Python provides a threading module that makes it easy to create and manage threads in a program. With this module, you can create multiple threads, start them, and synchronize their execution.
Example of Multiprocessing:
import time
import multiprocessing
def count(num):
a = 0
for i in range(num):
a += i
time.sleep(1)
print(a)
if __name__ == '__main__':
p1=multiprocessing.Process(target=count,args=(50000,))
p1.start()
p2=multiprocessing.Process(target=count,args=(7000,))
p2.start()
print("the processes have started")
print("this message is show before the completion of a non joined process")
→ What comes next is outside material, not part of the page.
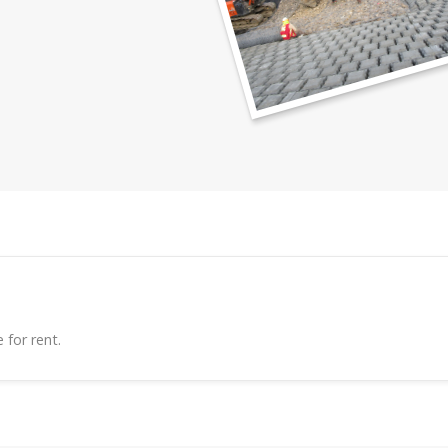
 for rent.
print("Starting newer processes")
p3=multiprocessing.Process(target=count,args=(100000,))
p3.start()
p4=multiprocessing.Process(target=count,args=(8000,))
p4.start()
# Join allows the program to wait till the processes have completed
p3.join()
p4.join()
print("This message is shown after the processes have terminated successfully")
"""
Output:
the processes have started
this message is show before the completion of a non joined process
Starting newer processes
24496500
1249975000
31996000
4999950000
This message is shown after the processes have terminated successfully
"""
Example of Threading:
import threading
import time
def count(num,id):
print(id,"Running")
a = 0
for i in range(num):
a += i
#One second delay
time.sleep(1)
print(id,a)
t1 = threading.Thread(target=count,args=(1000000,"Thread 1:"))
t1.start()
t2 = threading.Thread(target=count,args=(5000,"Thread 2:"))
t2.start()
t3 = threading.Thread(target=count,daemon=True,args=(2000000,"Thread 3:"))
t3.start()
print("Threads are running")
"""
Output:
Thread 1: Running
Thread 2: Running
Thread 3: Running
Threads are running
Thread 2: 12497500
Thread 1: 499999500000
"""
Why did thread 3 not complete its execution?
Beacuse it is a daemon thread. A daemon thread is a thread that runs in the background, and is not expected to complete its execution before the program exits.
In order to solve this problem, we can add the following line after t3.start(): t3.join()
Exercise:
Write a program which simultaneously writes 200 odd numbers to one file and 100 prime number to another file.